- Education: University of Manchester
- Occupations: Director; producer; writer;

= Jevon O'Neill =

English film director

Jevon O'Neill, from Blackpool, England, is an English writer, director and producer of feature films and television advertisements.

== Career ==

In 1983, O'Neill completed courses in drama and film at the University of Manchester. After college, he directed and produced TV commercials for a variety of companies, including United Biscuits, Pearl Assurance, British Gas, Nike, The Sunday Times, and others.

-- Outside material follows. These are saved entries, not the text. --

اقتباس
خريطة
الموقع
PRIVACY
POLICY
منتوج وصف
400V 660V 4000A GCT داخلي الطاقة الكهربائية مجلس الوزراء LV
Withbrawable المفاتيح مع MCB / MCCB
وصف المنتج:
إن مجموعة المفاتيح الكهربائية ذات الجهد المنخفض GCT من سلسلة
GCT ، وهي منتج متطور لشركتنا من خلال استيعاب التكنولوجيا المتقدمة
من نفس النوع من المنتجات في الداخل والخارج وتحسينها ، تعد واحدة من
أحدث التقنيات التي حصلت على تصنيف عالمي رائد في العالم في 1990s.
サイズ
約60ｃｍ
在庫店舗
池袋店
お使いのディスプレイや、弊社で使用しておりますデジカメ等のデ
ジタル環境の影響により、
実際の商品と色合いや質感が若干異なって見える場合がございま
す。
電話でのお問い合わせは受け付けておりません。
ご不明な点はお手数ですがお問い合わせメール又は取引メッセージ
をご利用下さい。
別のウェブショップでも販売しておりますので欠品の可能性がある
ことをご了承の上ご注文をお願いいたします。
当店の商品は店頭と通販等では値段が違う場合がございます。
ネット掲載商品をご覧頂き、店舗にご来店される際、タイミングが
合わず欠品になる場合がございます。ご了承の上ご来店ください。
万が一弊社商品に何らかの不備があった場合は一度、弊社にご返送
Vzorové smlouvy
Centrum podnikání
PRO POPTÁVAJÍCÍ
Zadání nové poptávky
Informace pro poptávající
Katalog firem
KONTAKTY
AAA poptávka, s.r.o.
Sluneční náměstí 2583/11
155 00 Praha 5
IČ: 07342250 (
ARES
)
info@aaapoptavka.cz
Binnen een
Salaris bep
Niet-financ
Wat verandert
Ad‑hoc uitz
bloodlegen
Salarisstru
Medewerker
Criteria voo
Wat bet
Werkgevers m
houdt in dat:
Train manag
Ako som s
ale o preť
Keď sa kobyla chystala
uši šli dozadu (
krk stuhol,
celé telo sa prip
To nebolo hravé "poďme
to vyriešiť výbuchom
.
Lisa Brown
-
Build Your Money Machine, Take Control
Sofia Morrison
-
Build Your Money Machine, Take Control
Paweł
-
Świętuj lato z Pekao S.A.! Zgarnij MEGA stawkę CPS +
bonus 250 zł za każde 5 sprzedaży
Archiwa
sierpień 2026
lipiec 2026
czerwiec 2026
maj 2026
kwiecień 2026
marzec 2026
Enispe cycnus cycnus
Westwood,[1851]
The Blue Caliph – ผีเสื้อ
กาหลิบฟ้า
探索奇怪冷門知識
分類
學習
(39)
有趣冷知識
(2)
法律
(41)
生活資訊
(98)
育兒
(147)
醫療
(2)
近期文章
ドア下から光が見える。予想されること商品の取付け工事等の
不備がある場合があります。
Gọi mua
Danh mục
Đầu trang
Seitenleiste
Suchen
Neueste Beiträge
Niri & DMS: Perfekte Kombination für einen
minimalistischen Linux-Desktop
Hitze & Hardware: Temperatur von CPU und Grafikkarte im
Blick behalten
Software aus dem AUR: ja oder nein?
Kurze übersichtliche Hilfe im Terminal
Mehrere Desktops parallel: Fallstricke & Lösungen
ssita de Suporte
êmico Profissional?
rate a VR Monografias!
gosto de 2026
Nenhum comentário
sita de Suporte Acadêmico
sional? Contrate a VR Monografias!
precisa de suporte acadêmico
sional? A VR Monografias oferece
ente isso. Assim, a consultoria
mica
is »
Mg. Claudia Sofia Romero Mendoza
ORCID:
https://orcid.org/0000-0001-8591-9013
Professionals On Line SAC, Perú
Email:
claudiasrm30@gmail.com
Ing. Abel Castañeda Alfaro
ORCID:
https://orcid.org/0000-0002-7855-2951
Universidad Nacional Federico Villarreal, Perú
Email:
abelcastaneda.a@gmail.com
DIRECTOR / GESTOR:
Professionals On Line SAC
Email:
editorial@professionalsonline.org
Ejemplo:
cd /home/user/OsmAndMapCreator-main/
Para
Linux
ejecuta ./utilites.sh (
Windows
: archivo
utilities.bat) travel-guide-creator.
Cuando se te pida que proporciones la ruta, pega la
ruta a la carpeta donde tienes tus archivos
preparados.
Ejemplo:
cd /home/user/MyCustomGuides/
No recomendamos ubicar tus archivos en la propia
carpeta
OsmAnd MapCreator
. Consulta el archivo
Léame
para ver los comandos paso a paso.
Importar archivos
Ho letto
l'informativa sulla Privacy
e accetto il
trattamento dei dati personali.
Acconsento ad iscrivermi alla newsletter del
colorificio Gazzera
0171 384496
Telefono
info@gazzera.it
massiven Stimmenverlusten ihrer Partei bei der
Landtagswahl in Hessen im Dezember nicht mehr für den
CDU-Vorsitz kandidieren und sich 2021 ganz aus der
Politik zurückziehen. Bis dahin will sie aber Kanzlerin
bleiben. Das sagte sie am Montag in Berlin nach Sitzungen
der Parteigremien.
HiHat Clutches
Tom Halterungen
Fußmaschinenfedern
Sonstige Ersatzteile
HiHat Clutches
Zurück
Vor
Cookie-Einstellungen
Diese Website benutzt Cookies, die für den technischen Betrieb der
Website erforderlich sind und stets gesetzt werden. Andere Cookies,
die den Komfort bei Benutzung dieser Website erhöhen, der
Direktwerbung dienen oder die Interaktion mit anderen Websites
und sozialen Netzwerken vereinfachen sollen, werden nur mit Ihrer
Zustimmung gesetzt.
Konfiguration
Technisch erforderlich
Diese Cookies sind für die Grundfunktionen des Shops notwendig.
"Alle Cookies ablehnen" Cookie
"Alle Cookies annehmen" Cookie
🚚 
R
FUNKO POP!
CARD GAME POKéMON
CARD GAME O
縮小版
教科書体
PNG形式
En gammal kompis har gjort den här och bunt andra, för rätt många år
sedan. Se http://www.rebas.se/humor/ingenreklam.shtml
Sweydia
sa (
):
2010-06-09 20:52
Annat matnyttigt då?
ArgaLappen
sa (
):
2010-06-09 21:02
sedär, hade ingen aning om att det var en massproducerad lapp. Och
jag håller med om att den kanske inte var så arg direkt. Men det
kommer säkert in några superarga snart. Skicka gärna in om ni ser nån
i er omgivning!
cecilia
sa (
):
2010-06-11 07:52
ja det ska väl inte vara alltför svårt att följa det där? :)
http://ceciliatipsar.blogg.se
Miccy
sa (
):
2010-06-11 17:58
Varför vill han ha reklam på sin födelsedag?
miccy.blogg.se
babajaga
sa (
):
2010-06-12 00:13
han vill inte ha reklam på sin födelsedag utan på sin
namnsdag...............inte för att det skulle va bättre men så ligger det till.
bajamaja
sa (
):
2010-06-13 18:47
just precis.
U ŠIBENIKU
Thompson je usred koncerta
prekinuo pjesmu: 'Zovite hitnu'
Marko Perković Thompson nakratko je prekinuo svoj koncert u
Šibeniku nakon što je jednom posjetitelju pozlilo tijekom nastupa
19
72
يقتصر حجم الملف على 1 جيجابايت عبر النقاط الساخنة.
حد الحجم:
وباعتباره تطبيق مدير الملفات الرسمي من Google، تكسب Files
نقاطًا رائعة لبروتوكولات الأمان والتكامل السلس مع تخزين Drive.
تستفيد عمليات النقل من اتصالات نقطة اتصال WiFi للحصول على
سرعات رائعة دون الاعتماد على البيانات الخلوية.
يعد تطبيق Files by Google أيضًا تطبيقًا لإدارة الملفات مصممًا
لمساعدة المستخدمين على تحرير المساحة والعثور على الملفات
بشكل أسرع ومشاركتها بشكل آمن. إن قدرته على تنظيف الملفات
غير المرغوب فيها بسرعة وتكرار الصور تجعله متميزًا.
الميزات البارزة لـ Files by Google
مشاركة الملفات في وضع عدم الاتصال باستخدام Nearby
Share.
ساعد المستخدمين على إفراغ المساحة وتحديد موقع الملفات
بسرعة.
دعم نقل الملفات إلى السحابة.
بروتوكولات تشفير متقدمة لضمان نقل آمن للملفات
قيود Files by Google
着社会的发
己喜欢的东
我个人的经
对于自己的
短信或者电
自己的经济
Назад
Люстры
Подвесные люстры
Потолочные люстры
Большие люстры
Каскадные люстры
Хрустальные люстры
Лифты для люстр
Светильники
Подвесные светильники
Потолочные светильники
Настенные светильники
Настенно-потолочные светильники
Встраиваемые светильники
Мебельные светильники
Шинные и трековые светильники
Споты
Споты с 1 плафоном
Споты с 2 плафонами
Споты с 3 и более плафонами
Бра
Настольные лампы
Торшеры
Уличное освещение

O'Neill's first film, Bob's Weekend, was distributed by Paramount and shown on BBC1.

His second film, Out of Season starring Dennis Hopper and Gina Gershon, filmed in Romania. It screened at The Hollywood Film Festival in 2004 and was selected to show at the festival alongside potential blockbusters.

In March 2000, O'Neill was scheduled to direct the feature film Mr Benn, with actor John Hannah playing the role of Mr Benn and Ben Kingsley playing the shopkeeper. O'Neill's film company, Erinfilm, purchased the movie rights from Mr Benn TV series' creator David McKee. Winchester Entertainment, based in London, is producing the film.

== Awards ==

In 1996, Bob's Weekend won the Sutherland Trophy from the British Film Institute Awards.

Bob's Weekend was a 1996 nominee for the Emden Film Award at the Emden International Film Festival.

== Personal life ==

O'Neill lives in Edlesborough with his children and wife.